Frank Rich, The New York Times: One of the most persistent cultural tics of the early 21st century is Americans' reluctance to absorb, let alone prepare for, bad news. We are plugged into more information sources than anyone could have imagined even 15 years ago. The cruel ambush of 9/11 supposedly 'changed everything,' slapping us back to reality. Yet we are constantly shocked, shocked, by the foreseeable. Obama's toughest political problem may not be coping with the increasingly marginalized GOP but with an America-in-denial that must hear warning signs repeatedly, for months and sometimes years, before believing the wolf is actually at the door.
Paul Woodward, War in Context: There is a pathological optimism inherent in every colonial enterprise. And while a pillar of America's founding mythology is that this is a nation which cast off the chains of a colonial power, that myth serves to obscure the fact that with or without British oversight, the American project always required that America be conceived as a quasi-divine creation and not a colonial imposition on an already inhabited land. This image of an immaculate conception has thus always made it difficult for America to develop a healthy sense of the tragic.

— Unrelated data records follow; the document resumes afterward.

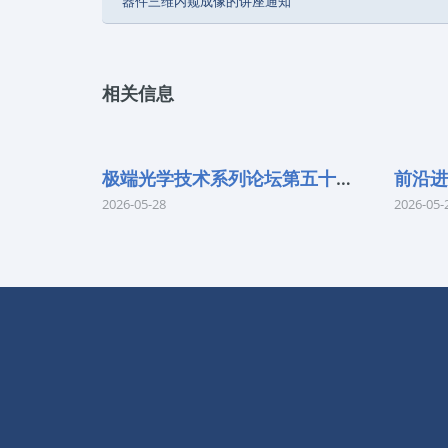
器件三维内窥成像的讲座通知
相关信息
极端光学技术系列论坛第五十七期
2026-05-28
2026-05-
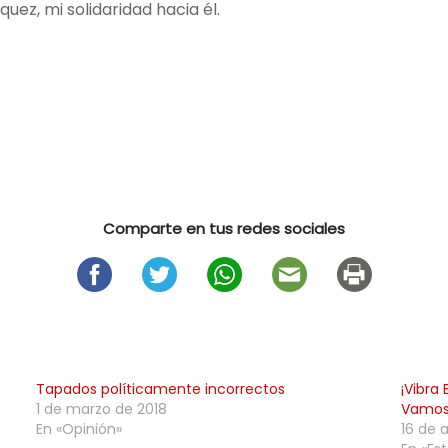
ez, mi solidaridad hacia él.
Comparte en tus redes sociales
Tapados políticamente incorrectos
¡Vibra
1 de marzo de 2018
Vamos 
En «Opinión»
16 de a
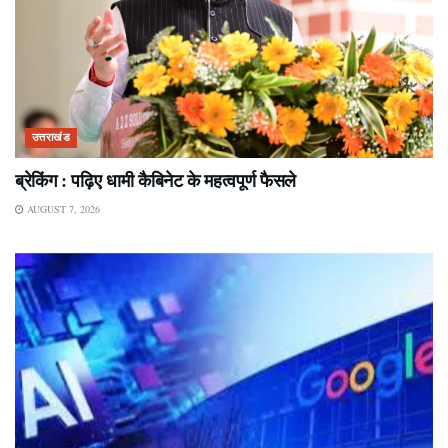
उत्तराखंड
ब्रेकिंग : पढ़िए धामी कैबिनेट के महत्वपूर्ण फैसले
AUGUST 7, 2026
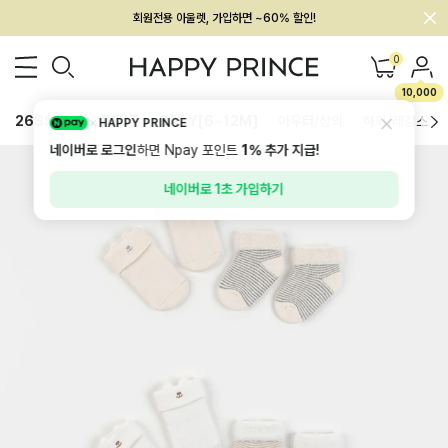
회원전용 아울렛, 가입하면 ~60% 할인!
멤버십 최대 28,000원 혜택
0
10,000
26SS 신상
BEST
BABY[6~12M]
아우터/상의
하의/레깅스
HAPPY PRINCE
네이버로 로그인
하면 Npay 포인트
1%
추가 지급!
네이버로 1초 가입하기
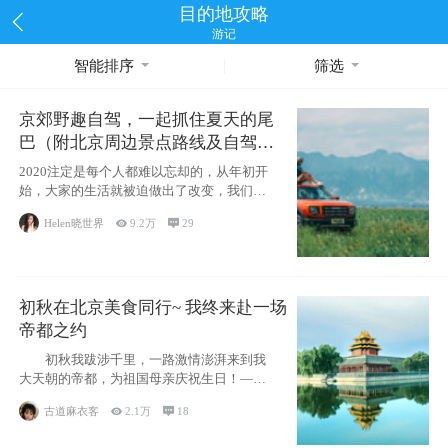
目的地攻略
游记
智能排序
筛选
京郊野趣自驾，一起抓住夏天的尾
巴（附北京周边景点路线及自驾攻
略）
2020注定是每个人都难以忘却的，从年初开
始，大家的生活就被迫做出了改变，我们也
不例外。本来双双辞职是为
Helen晓世界

9.2万

29
初秋在北京美食同行~ 我终来赴一场
帝都之约
初秋我跋涉千里，一路激情澎湃来到我
大天朝的帝都，为祖国母亲庆祝生日！——
请为我鼓
古道麻衣客

2.1万

18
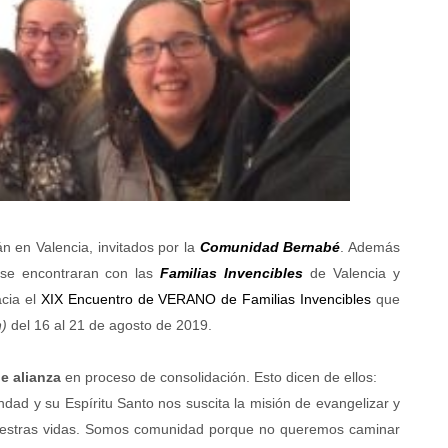
n en Valencia, invitados por la
Comunidad Bernabé
. Además
 se encontraran con las
Familias Invencibles
de Valencia y
acia el
XIX Encuentro de VERANO de Familias Invencibles
que
n)
del 16 al 21 de agosto de 2019.
e alianza
en proceso de consolidación. Esto dicen de ellos:
d y su Espíritu Santo nos suscita la misión de evangelizar y
estras vidas.
Somos comunidad porque no queremos caminar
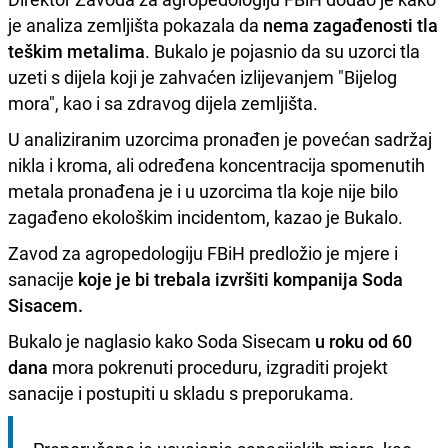
je analiza zemljišta pokazala da
nema zagađenosti tla
teškim metalima
. Bukalo je pojasnio da su uzorci tla
uzeti s dijela koji je zahvaćen izlijevanjem "Bijelog
mora", kao i sa zdravog dijela zemljišta.
U analiziranim uzorcima pronađen je povećan sadržaj
nikla i kroma, ali određena koncentracija spomenutih
metala pronađena je i u uzorcima tla koje nije bilo
zagađeno ekološkim incidentom, kazao je Bukalo.
Zavod za agropedologiju FBiH predložio je mjere i
sanacije
koje je bi trebala izvršiti kompanija Soda
Sisacem.
Bukalo je naglasio kako Soda Sisecam
u roku od 60
dana
mora pokrenuti proceduru, izgraditi projekt
sanacije i postupiti u skladu s preporukama.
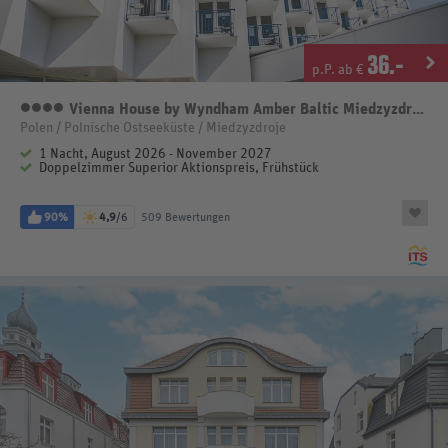
36
.-
p.P. ab €
Vienna House by Wyndham Amber Baltic Miedzyzdroje
4 Sterne
Polen / Polnische Ostseeküste / Miedzyzdroje
1 Nacht, August 2026 - November 2027
Doppelzimmer Superior Aktionspreis, Frühstück
90%
4,9
/6
509 Bewertungen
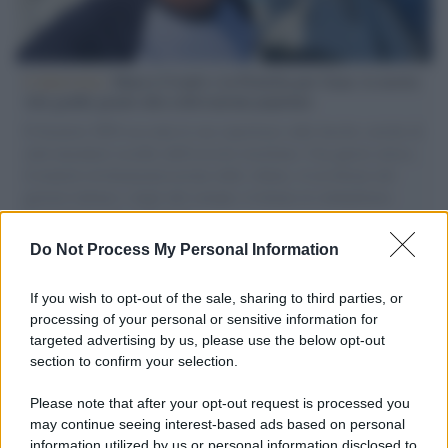
L'intervista /
Marco Croatti e la Flottilla per Gaza: le nostre
vele gonfie grazie alla sollevazione popolare
Il Senatore M5S racconta la sua esperienza sulle barche cariche di
aiuti umanitari assalite dall'esercito israeliano. Una guerra atroce,
il tentativo di disumanizzazione delle vittime, il servilismo del
governo italiano e degli altri europei, il ritorno al colonialismo.
L'importanza dei movimenti.
Do Not Process My Personal Information
Il medagliere /
Europei di nuoto: Pellecani guida una super
Italia
If you wish to opt-out of the sale, sharing to third parties, or
processing of your personal or sensitive information for
targeted advertising by us, please use the below opt-out
section to confirm your selection.
Il centenario /
A L'Aquila arriva la mostra "TITO, 100 anni
attraverso la forma"
Please note that after your opt-out request is processed you
may continue seeing interest-based ads based on personal
information utilized by us or personal information disclosed to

Yet a fixation on a hopeful future inevitably requires a denial of death.
The Wall Street Journal, interview with Nouriel Roubini: How long will it be before the administration goes in formally for nationalization? 'I think that we're going to see the policy adopted in the next few months... in six months or so.' That long? 'Six months from now, even firms that today look solvent are going to look insolvent. Most of the major banks -- almost all of them -- are going to look insolvent. In which case, if you take them all over all at once, you cause less damage than you would if you took over a couple now, and created so much confusion and panic and nervousness.'
Chris Hedges, Truthdig: The specter of social unrest was raised at the US Army War College in November... The military must be prepared, the document warned, for a 'violent, strategic dislocation inside the United States,' which could be provoked by 'unforeseen economic collapse,' 'purposeful domestic resistance,' 'pervasive public health emergencies,' or 'loss of functioning political and legal order... Further, DoD [the Department of Defense] would be, by necessity, an essential enabling hub for the continuity of political authority in a multi-state or nationwide civil conflict or disturbance.'
In plain English, something bureaucrats and the military seem incapable of employing, this translates into the imposition of martial law and a de facto government run out of the Department of Defense.